Re: [VOTE] Merge HDFS-6581 to trunk - Writing to replicas in memory.

Arpit Agarwal Wed, 24 Sep 2014 10:15:41 -0700

Colin, the feature should be evaluated on its technical merits and not on
the speed of development. The high level approach was decided during the
community hangout on Apr 30 - five months ago - which you attended. Nothing
we have developed is contrary to what was decided that day.
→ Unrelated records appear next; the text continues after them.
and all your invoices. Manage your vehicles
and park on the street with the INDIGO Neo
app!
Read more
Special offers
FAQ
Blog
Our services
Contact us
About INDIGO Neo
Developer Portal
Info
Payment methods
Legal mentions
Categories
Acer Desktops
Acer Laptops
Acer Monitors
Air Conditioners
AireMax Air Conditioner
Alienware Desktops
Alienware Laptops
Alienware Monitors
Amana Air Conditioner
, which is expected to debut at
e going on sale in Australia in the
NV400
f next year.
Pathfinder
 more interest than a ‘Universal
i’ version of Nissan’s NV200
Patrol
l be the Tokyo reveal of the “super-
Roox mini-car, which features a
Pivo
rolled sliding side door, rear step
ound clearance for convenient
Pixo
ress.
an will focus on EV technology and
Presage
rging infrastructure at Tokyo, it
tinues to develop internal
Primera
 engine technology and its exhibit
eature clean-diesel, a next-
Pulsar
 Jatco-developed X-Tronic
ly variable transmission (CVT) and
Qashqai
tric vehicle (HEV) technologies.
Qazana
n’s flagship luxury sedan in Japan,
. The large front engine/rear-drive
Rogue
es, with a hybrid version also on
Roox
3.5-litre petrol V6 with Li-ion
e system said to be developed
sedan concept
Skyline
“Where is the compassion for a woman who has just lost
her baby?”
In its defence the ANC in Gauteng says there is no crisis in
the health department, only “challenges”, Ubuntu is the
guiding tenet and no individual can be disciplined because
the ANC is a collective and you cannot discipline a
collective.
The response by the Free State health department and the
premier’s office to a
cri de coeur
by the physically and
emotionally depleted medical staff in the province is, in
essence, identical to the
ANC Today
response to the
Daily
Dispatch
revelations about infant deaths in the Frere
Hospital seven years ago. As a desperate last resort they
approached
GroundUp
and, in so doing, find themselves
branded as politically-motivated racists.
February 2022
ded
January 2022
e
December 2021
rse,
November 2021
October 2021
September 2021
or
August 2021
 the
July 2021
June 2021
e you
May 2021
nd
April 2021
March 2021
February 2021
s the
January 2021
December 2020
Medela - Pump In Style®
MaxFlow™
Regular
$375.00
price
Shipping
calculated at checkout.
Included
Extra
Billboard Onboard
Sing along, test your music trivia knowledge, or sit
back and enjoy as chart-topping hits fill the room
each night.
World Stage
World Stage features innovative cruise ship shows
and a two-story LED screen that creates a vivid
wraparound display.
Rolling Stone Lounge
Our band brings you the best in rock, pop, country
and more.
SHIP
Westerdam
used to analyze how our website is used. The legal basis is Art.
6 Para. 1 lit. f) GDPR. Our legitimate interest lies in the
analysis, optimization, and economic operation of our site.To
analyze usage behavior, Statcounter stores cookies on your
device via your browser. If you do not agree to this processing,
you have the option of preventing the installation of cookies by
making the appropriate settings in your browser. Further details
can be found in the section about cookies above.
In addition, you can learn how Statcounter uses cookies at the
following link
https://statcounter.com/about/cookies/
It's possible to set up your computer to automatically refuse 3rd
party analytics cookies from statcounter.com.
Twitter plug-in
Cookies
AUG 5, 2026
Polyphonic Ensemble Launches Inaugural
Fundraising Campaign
We have discussed the eviction strategy on the Jira a few times. There is
no support for the claim that LRU is worse. The suggested alternative of
LFU could be a poor choice for intermediate data. We are not targeting
traditional MapReduce workloads with this feature. In practice any scheme
can fail for a given workload out there. We have made the eviction
interface pluggable to simplify evaluating alternatives. If you have any
specific concerns about the interface itself we can address them. But I
don't see why the evaluation of alternatives cannot happen in trunk.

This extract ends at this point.